StorONE reshuffles executive team

Multi-purpose storage system supplier StorONE has made some exec changes.

Chief revenue officer Chris Noordyke has been promoted to general manager, and Jenn Null, head of demand generation, is now head of marketing. George Crump, previously chief marketing officer and then chief product strategist, has left the company.

Gal Naor, StorONE co-founder and CEO, said: “Jenn is the right person at the right time, for today and for where the company will be soon. I was impressed by how much impact she had in a short time bringing a new marketing direction based on her deep experience.”

Jenn Null, StorONE
Jenn Null

Null said: “As a marketer, when you’re given the chance to work with a company whose product will change the market, you take it. I am thrilled to be a part of StorONE at this pivotal time in the company.”

Null will lead product marketing, channel marketing, and digital initiatives.

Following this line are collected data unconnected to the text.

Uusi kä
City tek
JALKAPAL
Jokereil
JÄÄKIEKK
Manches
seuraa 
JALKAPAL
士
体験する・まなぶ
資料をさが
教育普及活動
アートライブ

The company said she will plan and implement “scalable marketing programs that will be instrumental in continuing to facilitate StorONE’s rapid growth.”

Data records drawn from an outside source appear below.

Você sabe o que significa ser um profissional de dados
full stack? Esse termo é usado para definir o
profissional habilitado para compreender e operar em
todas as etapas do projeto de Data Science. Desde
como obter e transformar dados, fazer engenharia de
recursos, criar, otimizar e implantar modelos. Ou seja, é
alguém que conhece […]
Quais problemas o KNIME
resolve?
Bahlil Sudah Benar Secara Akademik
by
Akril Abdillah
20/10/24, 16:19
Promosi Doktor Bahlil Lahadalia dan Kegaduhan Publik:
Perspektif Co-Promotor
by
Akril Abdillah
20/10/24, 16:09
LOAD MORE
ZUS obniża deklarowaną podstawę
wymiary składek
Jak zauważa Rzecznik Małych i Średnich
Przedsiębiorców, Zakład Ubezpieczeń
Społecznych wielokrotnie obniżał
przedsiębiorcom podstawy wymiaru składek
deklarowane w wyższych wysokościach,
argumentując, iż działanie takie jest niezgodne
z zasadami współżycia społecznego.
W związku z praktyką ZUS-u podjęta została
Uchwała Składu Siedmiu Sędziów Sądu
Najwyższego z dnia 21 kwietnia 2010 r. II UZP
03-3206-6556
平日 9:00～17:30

There are strong indications here that this self-funding company is growing despite the general economic situation. 

StorONE, founded in 2011, came out of the same Israeli storage software reinvention crucible that produced Infinidat (founded in 2010), Reduxio (2012) and VAST Data (2016). They all looked at existing SAN and NAS systems and thought they could do better by starting again. 

Infinidat concentrated on the high-end SAN array market with its predictive memory caching. VAST Data rewrote a file-based storage OS with a Disaggregated Shared Everything  (DASE) hardware-software design. Reduxio, now Ionir, rethought storage principles and devised its HX/TimeOS hybrid array, which stores data objects and restores them to any point in time. It offered near-SSD performance from a hybrid flash-disk array but ran into problems. All three took the venture capital dollar in multiple funding rounds and went for growth.

StorONE took its startup funding and $30 million A-round in 2012 and entered a five-year development purdah in which it said little publicly and developed its TRU (Total Resource Utilization) storage OS that provides file, block and object storage from a single array supporting both disks and SSDs. The system was launched in 2017.

Since then it has plugged away, not taking in any more funding and selling systems supporting virtually any storage use case you could think of – Optane-enhanced IOPS, backup, all-flash, containers, whatever. Without a VC-funded dash for growth and eschewing a single file or block or object or other customer market, its array is an all-in-one Swiss Army knife of a system with no single market identity. Over the last five years it has built a channel, emphasizing its combination of performance and general applicability, and grown organically. It’s one to watch.